Now on extended leave from his critically acclaimed band of Brothers, drummer and vocalist Simone Felice and Robert Chicken Burke unveil their Acoustic-Glam-Gospel combo The Duke And The King at The Bush Hall, London on May 26th where they'll debut new album Nothing Gold Can Stay.
Simone has always been considered the driving force behind The Felice Brothers - by not only adding a loose-limbed rhythm to his brothers' soulful take on the Great American Songbook but also through his wild-eyed and occasionally unpredictable behavior onstage.
This from Uncut editor Allan Jones on The Felice Brothers' triumphant sold out 100 Club
show last year in London: "they look like the people who could cause mayhem and a fair
amount of havoc for no better reason than the sheer hell of it, drummer and occasional singer
Simone Felice looking from the off tonight like he's especially in the mood for a certain amount wildness.
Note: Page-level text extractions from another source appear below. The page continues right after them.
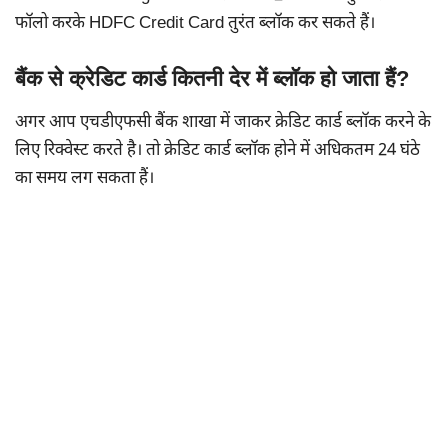
फॉलो करके HDFC Credit Card तुरंत ब्लॉक कर सकते हैं।
बैंक से क्रेडिट कार्ड कितनी देर में ब्लॉक हो जाता हैं?
अगर आप एचडीएफसी बैंक शाखा में जाकर क्रेडिट कार्ड ब्लॉक करने के
लिए रिक्वेस्ट करते है। तो क्रेडिट कार्ड ब्लॉक होने में अधिकतम 24 घंठे
का समय लग सकता हैं।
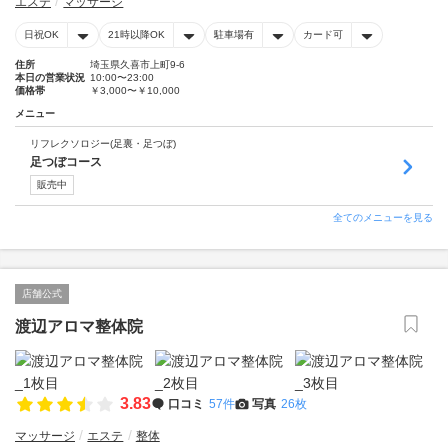
エステ
マッサージ
日祝OK
21時以降OK
駐車場有
カード可
住所
埼玉県久喜市上町9-6
本日の営業状況
10:00〜23:00
価格帯
￥3,000〜￥10,000
メニュー
リフレクソロジー(足裏・足つぼ)
足つぼコース
販売中
全てのメニューを見る
店舗公式
渡辺アロマ整体院
3.83
口コミ
57件
写真
26枚
マッサージ
エステ
整体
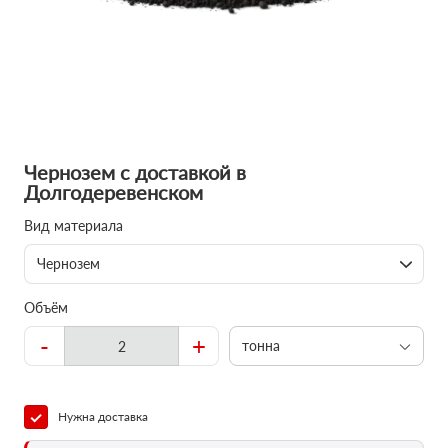
Чернозем с доставкой в
Долгодеревенском
Вид материала
Чернозем
Объём
-
+
тонна
Нужна доставка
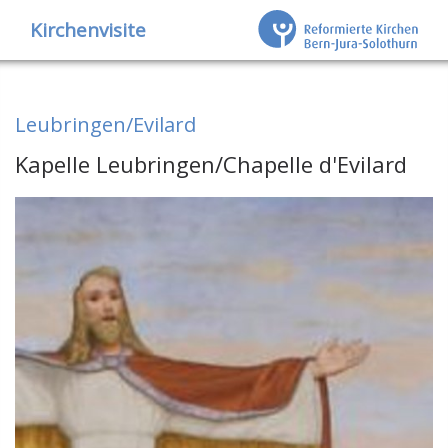
Kirchenvisite
Leubringen/Evilard
Kapelle Leubringen/Chapelle d'Evilard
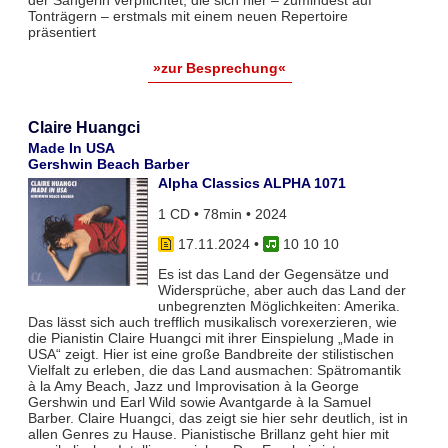
der Sängerin verpflichtet, die sich hier – zumindest auf
Tonträgern – erstmals mit einem neuen Repertoire
präsentiert
»zur Besprechung«
Claire Huangci
Made In USA
Gershwin Beach Barber
Alpha Classics ALPHA 1071
1 CD • 78min • 2024
17.11.2024
•
10 10 10
Es ist das Land der Gegensätze und
Widersprüche, aber auch das Land der
unbegrenzten Möglichkeiten: Amerika.
Das lässt sich auch trefflich musikalisch vorexerzieren, wie
die Pianistin Claire Huangci mit ihrer Einspielung „Made in
USA“ zeigt. Hier ist eine große Bandbreite der stilistischen
Vielfalt zu erleben, die das Land ausmachen: Spätromantik
à la Amy Beach, Jazz und Improvisation à la George
Gershwin und Earl Wild sowie Avantgarde à la Samuel
Barber. Claire Huangci, das zeigt sie hier sehr deutlich, ist in
allen Genres zu Hause. Pianistische Brillanz geht hier mit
He's wild-eyed and shirtless by the gigs climax and hanging from a monitor fitting in the ceiling by the end of the second song, a raucous take on Ruby Mae, a boozy waltz from the recent The Felice Brothers album, which if you haven't heard it yet is one of the records of theyear so far"
Whereas Simone Felice and his brothers tapped into one of the richest veins of America's folk tradition on their last three albums; for his debut with new band The Duke & The King, Simone and old friend and new partner Robert Chicken Burke together now combine elements of blue-eyed soul, Topanga Canyon and even Bolan-esque inspired acoustic musings.
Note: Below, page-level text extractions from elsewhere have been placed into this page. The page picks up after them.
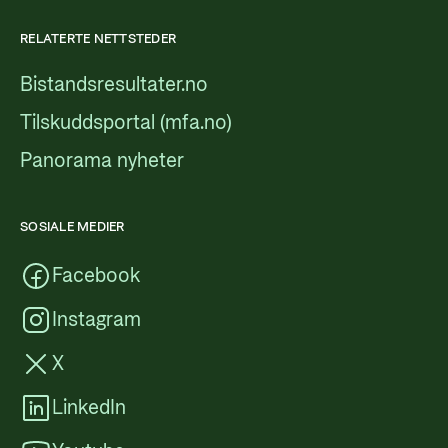
RELATERTE NETTSTEDER
Bistandsresultater.no
Tilskuddsportal (mfa.no)
Panorama nyheter
SOSIALE MEDIER
Facebook
Instagram
X
LinkedIn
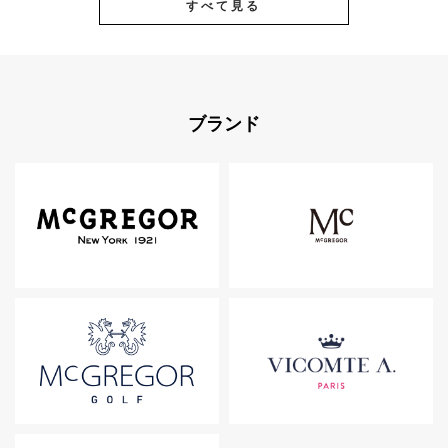
すべて見る
ブランド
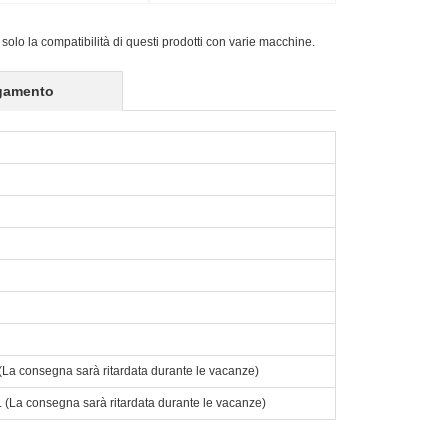
ePad
 solo la compatibilità di questi prodotti con varie macchine.
gamento
o. (La consegna sarà ritardata durante le vacanze)
to. (La consegna sarà ritardata durante le vacanze)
"Nothing Gold Can Stay" was recorded in splendid isolation in a makeshift studio in Bearsville, New York State then taken down The Hudson to be mixed and mastered by Grammy award winning hip-hop maestro Bassy Bob Brockmann (Notorious B.I.G's Ready To Die). It's an album that is populated by those on the brink of fame and fortune, those just getting by and those who have lost their way. Inspired by the sights and sounds that surrounded them both as they grew up in New York City, from The Summer Of Sam and the beat box's bass heavy boom to BB guns shooting Challenger from the sky - and by the flip side of the not-so-great American dream - boyhood friends turned scarred veterans. The Duke And The King's debut album celebrates adolescence's not so innocent times while grudgingly accepting the occasionally harsh reality of the streets of a city that they both grew up on.
It’s a time and a place they can never return to - as they say on the closing track One More American Song - "there ain’t no gasoline gonna take us back that way again/when the years have rusted out our fenders/when our jeans were torn/ and we were all the best of friends/when the music sewed us together” - but once you've let this album take hold it's a time and place you'll never forget.